Be Data Curious: Leveraging Learning and Analytics at the Seattle Police Department
The Seattle Police Department (SPD) has similarly been on a journey to leverage data to foster discussion and learning that can lead to improvement in services and officer behavior and to better outcomes. Becca Boatright, SPD’s Executive Director of Risk Management and Legal Affairs, thinks of this as a continuous circular process in which the department asks insightful questions, collects data to test its hypotheses, and develops new queries after analyzing the information. “In a perfect world,” Boatright explained, “the research, the data governance, the data warehousing, and then the analytics that flow from there are not designed to answer a question and move on. They’re designed to drive curiosity and identify what additional questions need to be asked in that area.”
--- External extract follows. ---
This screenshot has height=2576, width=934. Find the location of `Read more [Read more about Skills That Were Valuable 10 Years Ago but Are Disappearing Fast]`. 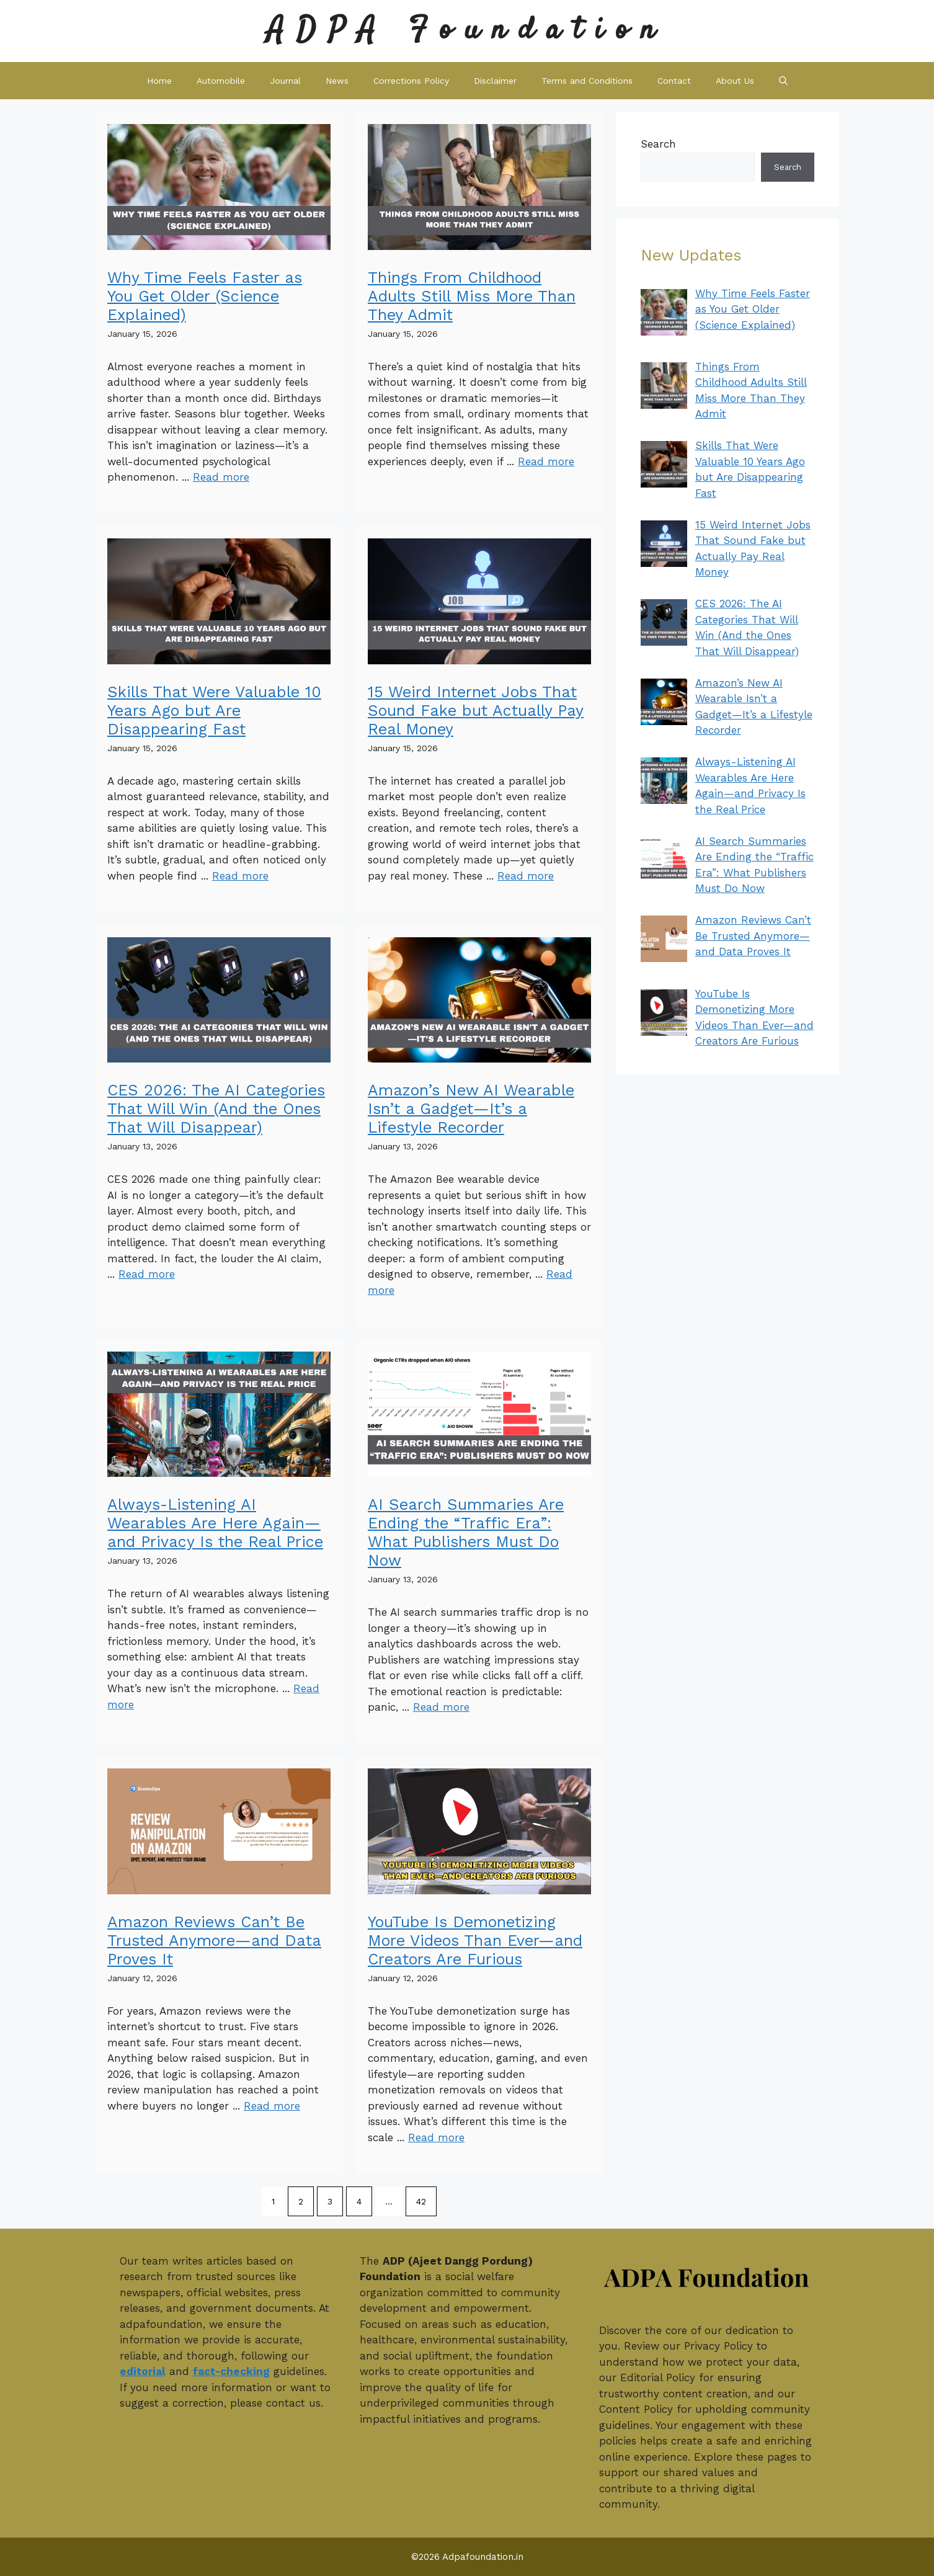 Read more [Read more about Skills That Were Valuable 10 Years Ago but Are Disappearing Fast] is located at coordinates (240, 876).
In an effort to create this virtuous cycle, SPD has invested heavily in its analytical and data capabilities and developed systems to integrate these tools across the department. This includes establishing a performance analytics and research group that Boatright manages and features six full-time research scientists and data analysts who respond to officer inquiries and oversee research agreements with institutions around the country. SPD also partnered with Accenture to build a data analytics platform and records management system to situate its data in one place and create a user-friendly interface that allows department personnel to engage with new information. Brian Maxey, SPD’s COO, explained, “The point of the data analytics platform is to take all of our disparate systems and pull them all into one place and relate events, people, and locations such that we can draw meaning from it.” “We tell our commanders,” Maxey added, “‘Be data curious. Here’s a dashboard, play with it, and see what you can see.’”
In parallel to fostering this overarching growth process, SPD has focused its data-driven work on three core outcomes – equity, accountability, and quality – that are often difficult to measure but illuminate the benefits of becoming a learning organization that skillfully uses data. For instance, law enforcement organizations have often relied on analyses of disproportionality to gauge equity; this refers to the deviation between an activity in a demographic group and that group’s representation in the population (e.g., one way to gauge disparate policing is look at disproportional treatment of specific demographics, such as Black citizens). The problem is that this fails to inform what should change if disproportional policing is occurring. In an effort to tease out more helpful insights, SPD has employed propensity score measuring, a technique to create quasi-experimental conditions to control for an array of factors (e.g., officer age, location, time of day, or weather) and isolate one independent variable (e.g., race). Then, if SPD identifies a disparity, it shares that data with officers and asks them for help analyzing it. “The question we’re posing,” Boatright explained, “is not, ‘Okay, well, here’s what we’ve controlled for, therefore it’s bias.’ Instead, SPD now engages captains in dialogue to ask, ‘This is what we’re seeing in your precinct. What do you think is driving this fluctuation and disparity?’” This has led to fruitful discussions where officers share what they were focusing on in a situation, and Boatright asks the department’s data scientists to draw on data and integrate that information into the model. This embodies the collaborative process that is necessary to leverage analytics to its greatest effect; it is also helping SPD isolate variation that can only be explained by a subject’s race, which in turn allows the department to conclude, “This is what we really need to focus on to ensure equitable treatment across the board.”
SPD has similarly employed sophisticated analytical techniques and collaborative dialogue to evaluate and augment accountability. Specifically, the department used a kernel density estimate to explore residuals of police presence. This means that SPD aggregated data on vehicle location and overlaid it on a map with service calls, which enabled them to identify hot and cold spots for policing and seek feedback from officers to try to explain the variation. What’s more, the department paired the analysis of hot and cold spots with an examination of metrics for community sentiment, including surveys of residents affected by Micro-Community Policing Plans that SPD established with Seattle University. This helped the department identify goldilocks zones where communities are receiving just the right amount of law enforcement support. It also reinforces how an interactive dialogue, paired with data analysis, can lead to learning that facilitates changes in services and behavior and ultimately improves outcomes.
Finally, SPD is experimenting with cutting-edge technology to analyze the quality of policing. The department is partnering with Truleo, a technology company, to examine audio recordings from body-worn cameras and use machine learning, natural language processing, and network systems analysis to evaluate whether the language and tone are positive or negative. The objective, Boatright explained, “is to balance around an equilibrium. What is the middle level you would expect to see in the course of an intervention?” Boatright emphasized that, although SPD will have the capacity to break this data down by individual beats and discuss it with commanders, this is not a tool to fish for disciplinary cases. Rather, it is a way to get at the higher-level “organizational health of the department” and continue to foster data curiosity and improve services and outcomes. “For far too long,” Maxey observed, “departments have relied almost solely upon crime data and on response times as the metrics [for quality]. We’re trying to go far beyond that, and really understand what our officers are doing, why, and what the impact is on our community.”